1

This is an excerpt from the algorithms textbook How to Think About Algorithms by Jeff Edmonds (This book is a gem by the way).

HTTAA Chapter 5.4 Radix Counting Sort

I get his conclusion about Merge/Quick/Heap sorts having $O(NlogN)$ operations with respect to $N$, the number of elements in the input list, and at the same time they are linear in the context that they need $O(n)$ opertaions with respect to the number of bits needed to represent the input list.

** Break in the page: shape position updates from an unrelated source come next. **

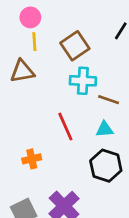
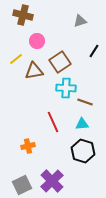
pink circle: (30, 17) -> (37, 41), moved
yellow line: (34, 42) -> (16, 59), moved, turned 56
brown triangle: (22, 71) -> (34, 71), moved

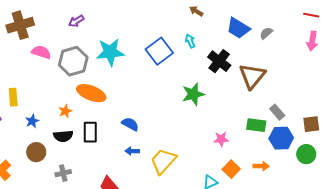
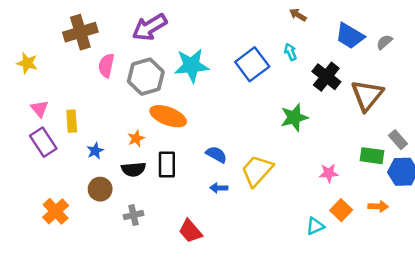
purple arrow: (76, 21) -> (150, 27), size x1.8
pink semicircle: (41, 52) -> (106, 66), turned -96
yellow trapezoid: (163, 161) -> (257, 171), moved

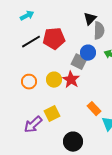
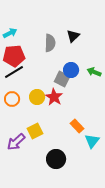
gray semicircle: (99, 31) -> (50, 43), moved
red pentagon: (54, 39) -> (14, 56), moved
black line: (31, 42) -> (14, 72), moved

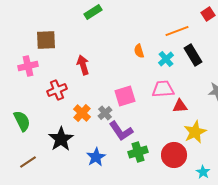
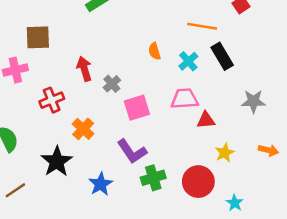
orange line: (177, 31) -> (202, 26), turned 30
gray cross: (105, 113) -> (112, 84), moved
yellow star: (195, 132) -> (225, 153), size x0.7

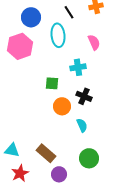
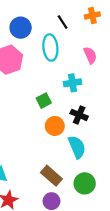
green square: (52, 83) -> (44, 101), turned -32
cyan semicircle: (82, 125) -> (77, 147), size x1.5
brown rectangle: (46, 153) -> (51, 176), moved

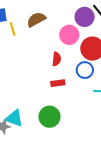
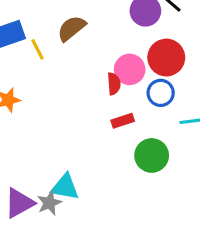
pink circle: (69, 35) -> (130, 69), moved
green circle: (49, 117) -> (152, 155), moved

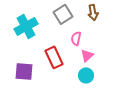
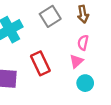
pink semicircle: (76, 38) -> (83, 43), moved
cyan circle: (86, 75) -> (85, 83), moved

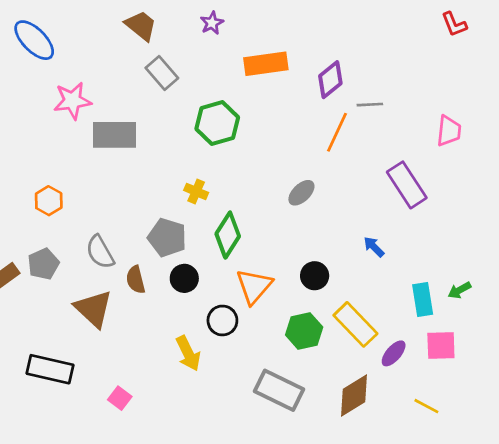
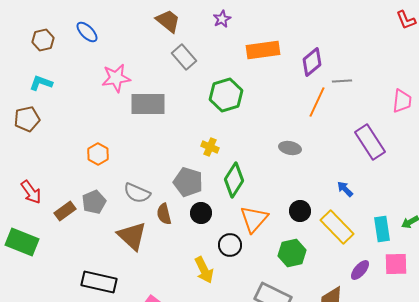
blue ellipse: (34, 40) -> (87, 32), size x0.7
gray ellipse: (301, 193) -> (290, 148), turned 55
gray semicircle: (100, 252) -> (137, 193), turned -36
yellow rectangle: (355, 324) -> (337, 227), moved

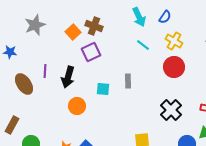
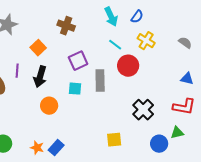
orange square: (73, 32) -> (38, 48), moved
purple square: (91, 52) -> (78, 61), moved
red circle: (174, 67) -> (128, 66), moved
gray rectangle: (128, 81) -> (100, 81), size x1.5

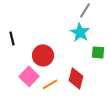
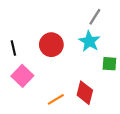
red circle: (43, 55) -> (51, 45), moved
pink square: (29, 76) -> (22, 76), moved

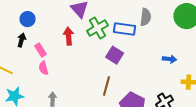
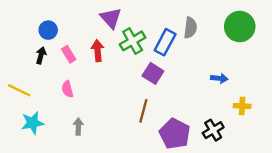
blue rectangle: (125, 29) -> (165, 42), turned -70
pink rectangle: (41, 50) -> (69, 54), moved

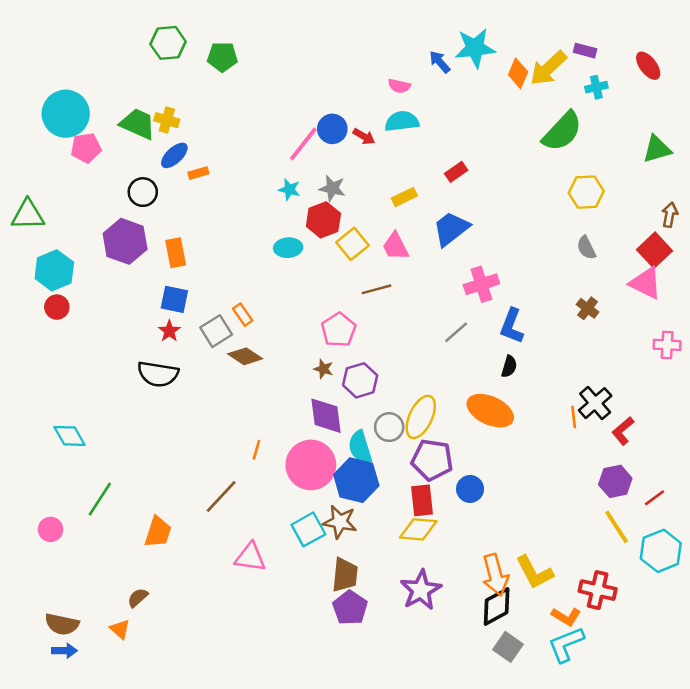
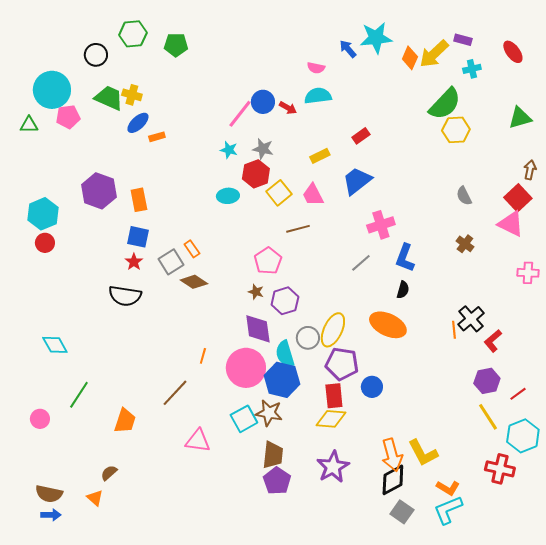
black circle: (143, 192) -> (96, 55), moved
yellow hexagon: (586, 192) -> (456, 130), moved
green triangle: (28, 215) -> (29, 125), moved, size x0.7
red cross: (598, 590) -> (500, 469), moved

Different models of computation and a good way to describe one algorithm under different models.

But my question is in the line

Assuming that the $N$ numbers to be sorted are distinct, each needs $logN$ bits to be represented, for a total of $n = \Theta(NlogN)$ bits.

My understanding of this was that with $N$ distinct numbers, we need word size $w = \theta(logN)$, as defined in CLRS. We want the word size to be able to at least index into $N$ different elements but not so big that we can put everything in one word. Also, with $N$ distinct elements, we need $\Omega(logN)$ bits to represent the largest number. Assuming each word will fit in $w$, Edmonds' claim that $n = \theta(NlogN)$ bits made sense. Please correct me if my analysis is wrong up to here.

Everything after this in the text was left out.